[Dataset entries]
*** Begin section ***
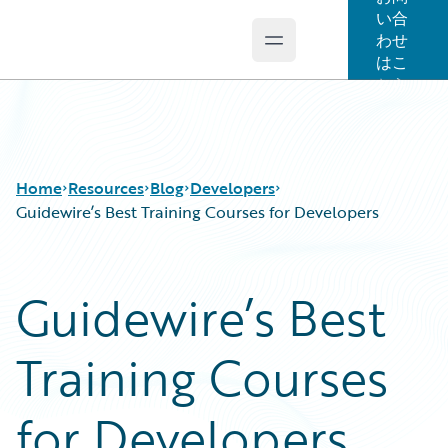
い合
わせ
Open main menu
Guidewire Logo
はこ
ちら
Home
Resources
Blog
Developers
Guidewire’s Best Training Courses for Developers
Download Center
All Blog Posts
Guidewire’s Best
Guidewire Conversations
Best Practices
Podcasts
Careers
Training Courses
Blog
Customer Viewpoint
Help and Support
Developers
Insurance Technology FAQ
General Interest
for Developers
Intelligent Experience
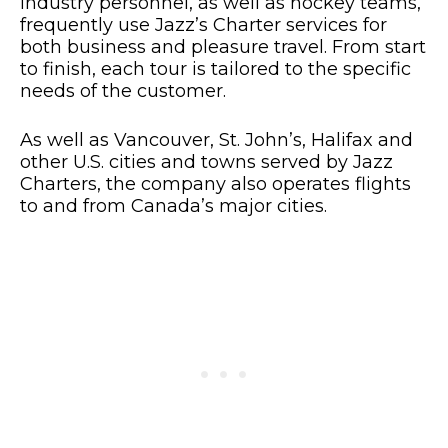
industry personnel, as well as hockey teams,
frequently use Jazz’s Charter services for
both business and pleasure travel. From start
to finish, each tour is tailored to the specific
needs of the customer.
As well as Vancouver, St. John’s, Halifax and
other U.S. cities and towns served by Jazz
Charters, the company also operates flights
to and from Canada’s major cities.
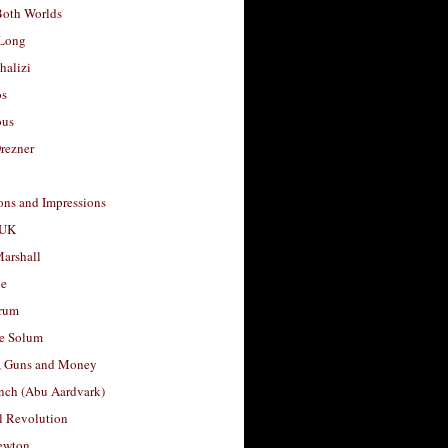
Both Worlds
Long
halizi
os
ous
rezner
ons and Impressions
 UK
arshall
le
rum
e Solum
, Guns and Money
nch (Abu Aardvark)
l Revolution
ewton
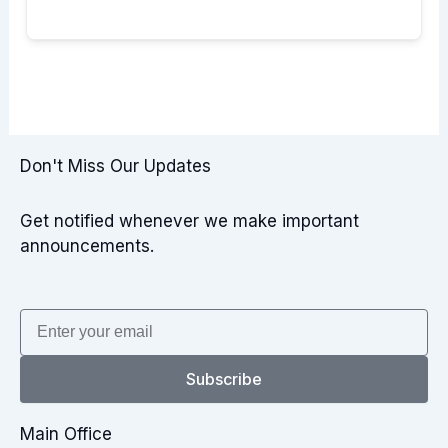
Don't Miss Our Updates
Get notified whenever we make important
announcements.
Email
Subscribe
Main Office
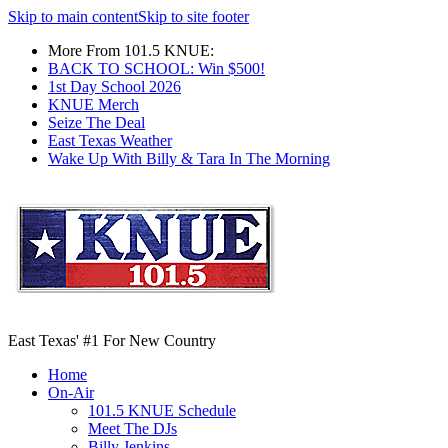
Skip to main content
Skip to site footer
More From 101.5 KNUE:
BACK TO SCHOOL: Win $500!
1st Day School 2026
KNUE Merch
Seize The Deal
East Texas Weather
Wake Up With Billy & Tara In The Morning
East Texas' #1 For New Country
Home
On-Air
101.5 KNUE Schedule
Meet The DJs
Billy Jenkins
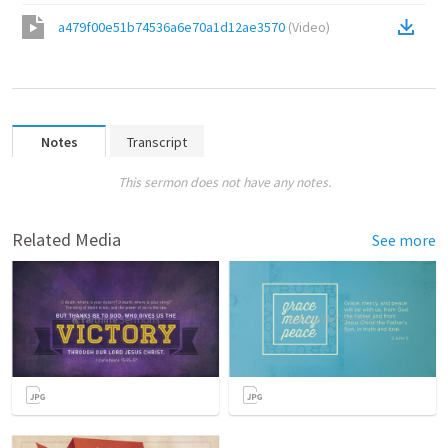
a479f00e51b74536a6e70a1d12ae3570
(
Video
)
Notes
Transcript
This sermon does not have any notes.
Related Media
See more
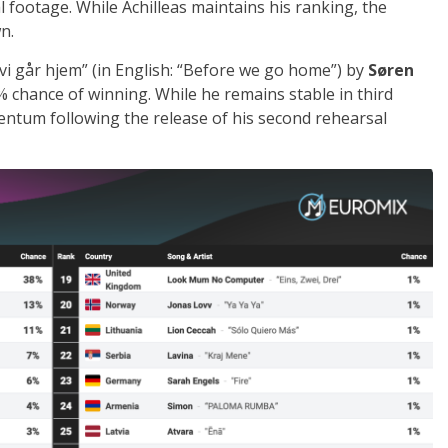
l footage. While Achilleas maintains his ranking, the
n.
vi går hjem” (in English: “Before we go home”) by
Søren
11% chance of winning. While he remains stable in third
ntum following the release of his second rehearsal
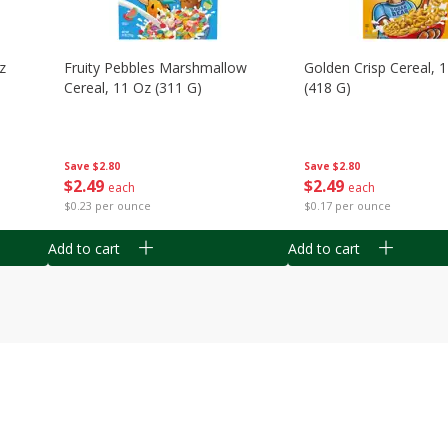
z
Fruity Pebbles Marshmallow
Golden Crisp Cereal, 
Cereal, 11 Oz (311 G)
(418 G)
Save
$2.80
Save
$2.80
$
2
49
$
2
49
each
each
$0.23 per ounce
$0.17 per ounce
Add to cart
Add to cart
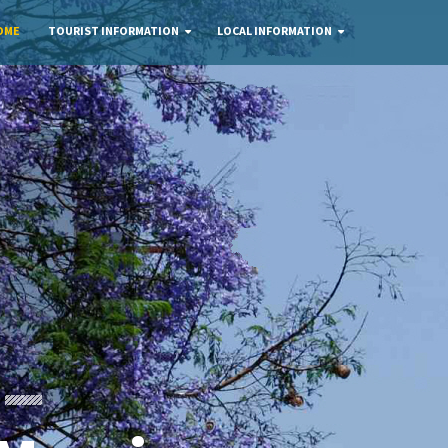
OME
TOURIST INFORMATION
LOCAL INFORMATION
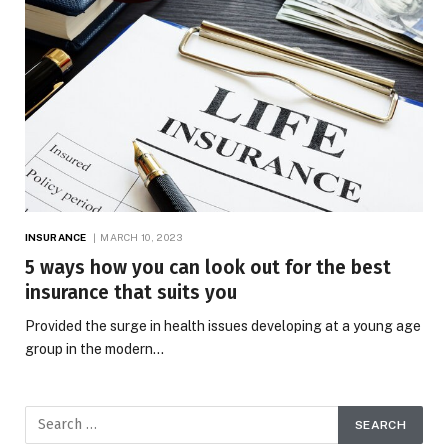
INSURANCE
MARCH 10, 2023
5 ways how you can look out for the best
insurance that suits you
Provided the surge in health issues developing at a young age
group in the modern…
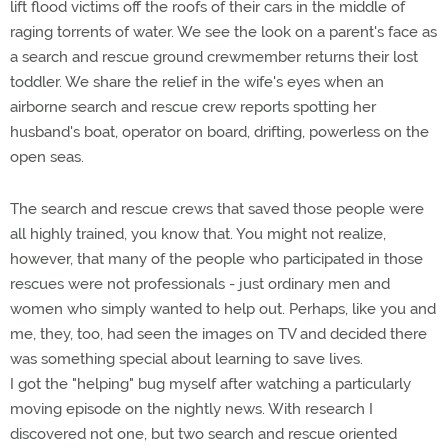
lift flood victims off the roofs of their cars in the middle of
raging torrents of water. We see the look on a parent's face as
a search and rescue ground crewmember returns their lost
toddler. We share the relief in the wife's eyes when an
airborne search and rescue crew reports spotting her
husband's boat, operator on board, drifting, powerless on the
open seas.
The search and rescue crews that saved those people were
all highly trained, you know that. You might not realize,
however, that many of the people who participated in those
rescues were not professionals - just ordinary men and
women who simply wanted to help out. Perhaps, like you and
me, they, too, had seen the images on TV and decided there
was something special about learning to save lives.
I got the "helping" bug myself after watching a particularly
moving episode on the nightly news. With research I
discovered not one, but two search and rescue oriented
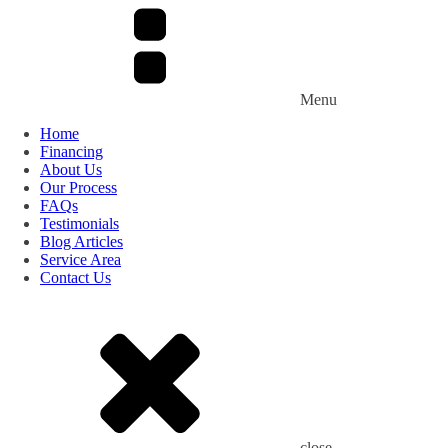
Menu
Home
Financing
About Us
Our Process
FAQs
Testimonials
Blog Articles
Service Area
Contact Us
close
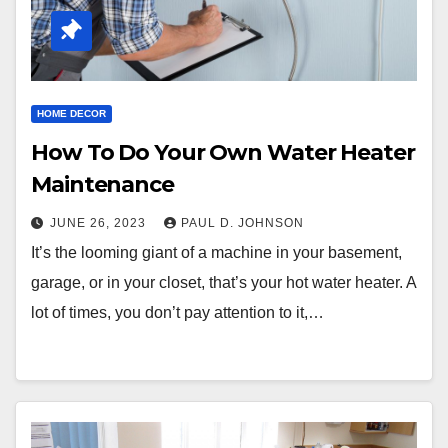
HOME DECOR
How To Do Your Own Water Heater
Maintenance
JUNE 26, 2023
PAUL D. JOHNSON
It’s the looming giant of a machine in your basement,
garage, or in your closet, that’s your hot water heater. A
lot of times, you don’t pay attention to it,…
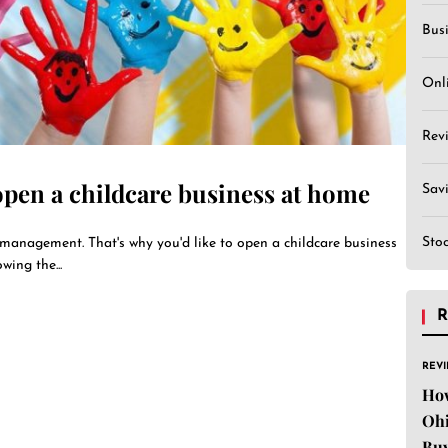
Bus
Onl
Rev
 open a childcare business at home
Sav
Sto
management. That's why you'd like to open a childcare business
wing the...
R
REV
Ho
Ohi
Buy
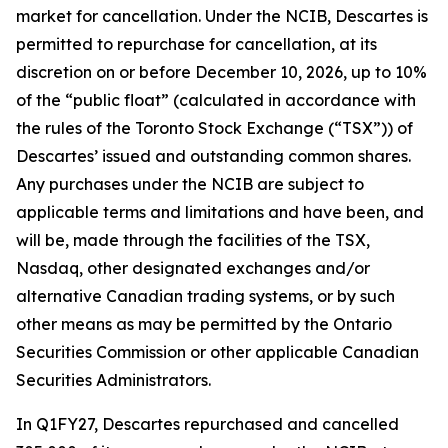
market for cancellation. Under the NCIB, Descartes is
permitted to repurchase for cancellation, at its
discretion on or before December 10, 2026, up to 10%
of the “public float” (calculated in accordance with
the rules of the Toronto Stock Exchange (“TSX”)) of
Descartes’ issued and outstanding common shares.
Any purchases under the NCIB are subject to
applicable terms and limitations and have been, and
will be, made through the facilities of the TSX,
Nasdaq, other designated exchanges and/or
alternative Canadian trading systems, or by such
other means as may be permitted by the Ontario
Securities Commission or other applicable Canadian
Securities Administrators.
In Q1FY27, Descartes repurchased and cancelled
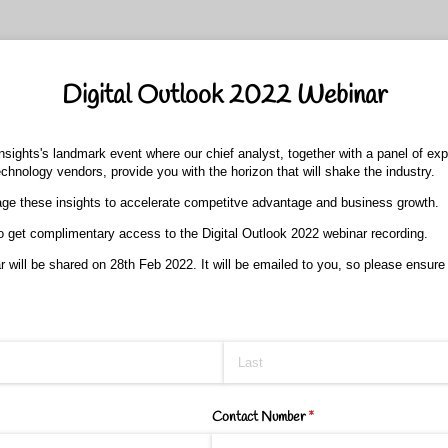
Digital Outlook 2022 Webinar
Insights's landmark event where our chief analyst, together with a panel of ex
chnology vendors, provide you with the horizon that will shake the industry.
ge these insights to accelerate competitve advantage and business growth.
 to get complimentary access to the Digital Outlook 2022 webinar recording.
 will be shared on 28th Feb 2022. It will be emailed to you, so please ensure
Contact Number
(required)
*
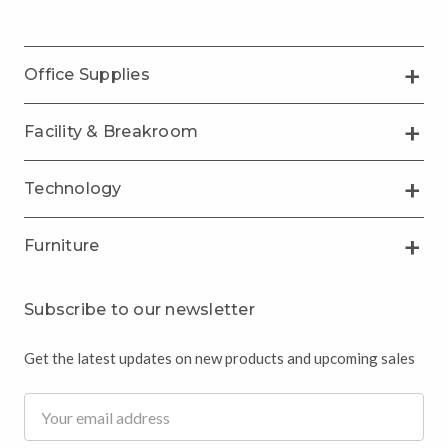
Office Supplies
Facility & Breakroom
Technology
Furniture
Subscribe to our newsletter
Get the latest updates on new products and upcoming sales
Email
Address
*** End section ***
(HOW TO COMPLETE THIS TASK):
Write out exactly the lines that run from the one containing "alternative Canadian trading" to the last line of the entries above, both ends kept, pictures left out.

(WRITTEN RESPONSE):
alternative Canadian trading systems, or by such
other means as may be permitted by the Ontario
Securities Commission or other applicable Canadian
Securities Administrators.
In Q1FY27, Descartes repurchased and cancelled
Digital Outlook 2022 Webinar
Insights's landmark event where our chief analyst, together with a panel of ex
chnology vendors, provide you with the horizon that will shake the industry.
ge these insights to accelerate competitve advantage and business growth.
 to get complimentary access to the Digital Outlook 2022 webinar recording.
 will be shared on 28th Feb 2022. It will be emailed to you, so please ensure
Contact Number
(required)
*
Office Supplies
Facility & Breakroom
Technology
Furniture
Subscribe to our newsletter
Get the latest updates on new products and upcoming sales
Email
Address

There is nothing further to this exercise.